Master Change with These Four Simple Steps

There is a little poem, "Two men looked through prison bars. One saw the mud; the other saw the stars." The moral: You can improve your ability to deal with change by focusing your attention on the future and by seeing the glass as half-full rather than half-empty.

A critical issue in dealing with change is the subject of control. Most of your stress and unhappiness comes as a result of feeling out of control in a particular area of your life. If you think about the times or places where you felt the very best about yourself, you will realize that you had a high degree of control in those places. One of the reasons why you like to get home after a trip is that, after you walk through your front door, you feel completely in control of your environment. You know where everything is. You don't have to answer to anyone. You can relax completely. You are back in control.

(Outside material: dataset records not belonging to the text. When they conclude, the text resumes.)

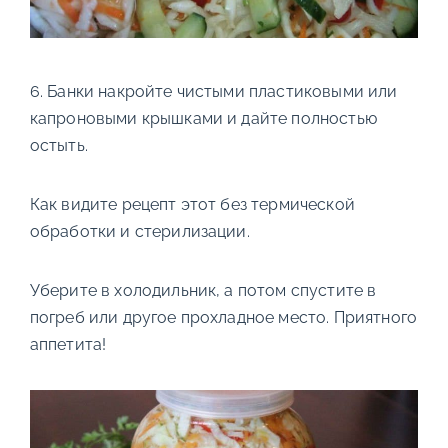
6. Банки накройте чистыми пластиковыми или
капроновыми крышками и дайте полностью
остыть.
Как видите рецепт этот без термической
обработки и стерилизации.
Уберите в холодильник, а потом спустите в
погреб или другое прохладное место. Приятного
аппетита!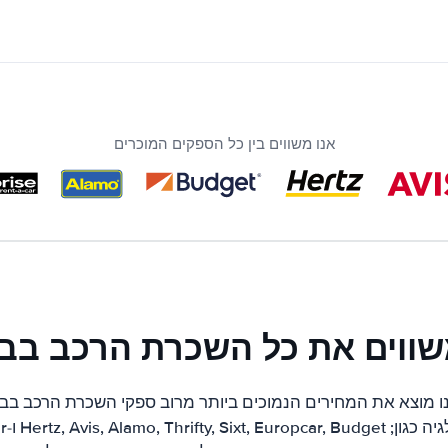
אנו משווים בין כל הספקים המוכרים
שווים את כל השכרת הרכב בבל
 מוצא את המחירים הנמוכים ביותר מרוב ספקי השכרת הרכב בבלג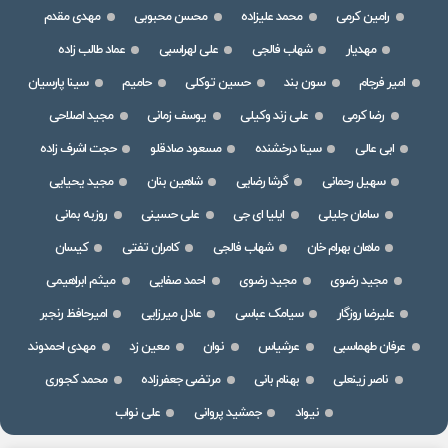
رامین کرمی
محمد علیزاده
محسن محبوبی
مهدی مقدم
مهدیار
شهاب فالجی
علی لهراسبی
عماد طالب زاده
امیر فرجام
سون بند
حسین توکلی
حامیم
سینا پارسیان
رضا کرمی
علی زند وکیلی
یوسف زمانی
مجید اصلاحی
ابی عالی
سینا درخشنده
مسعود صادقلو
حجت اشرف زاده
سهیل رحمانی
گرشا رضایی
شاهین بنان
مجید یحیایی
سامان جلیلی
ایلیا ای جی
علی حسینی
روزبه بمانی
ماهان بهرام خان
شهاب فالجی
کامران تفتی
کیسان
مجید رضوی
مجید رضوی
احمد صفایی
میثم ابراهیمی
علیرضا روزگار
سیامک عباسی
عادل میرزایی
امیرحافظ رنجبر
عرفان طهماسبی
عرشیاس
نوان
معین زد
مهدی احمدوند
ناصر زینعلی
بهنام بانی
مرتضی جعفرزاده
محمد کجوری
نیواد
جمشید پروانی
علی نواب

Psychologists call this the difference between an "internal locus of control" and an "external locus of control." Your locus of control is where you feel the control is located for a particular part of your life. People with an external locus of control feel they are controlled by outside forces, their bills, their relationships, their childhood experiences, or their external environment. When a person has an external locus of control, he or she feels a high degree of stress. And with an external locus of control, a person is very tense and uneasy about change of any kind. Change represents a threat that may leave the individual worse off than before.

On the other hand, people with an internal locus of control possess a high level of selfdetermination. They feel that they are very much in charge of their life. They plan their work and work their plan. They accept a high level of responsibility, and they believe that everything happens for a reason and that they are the primary creative force in their life.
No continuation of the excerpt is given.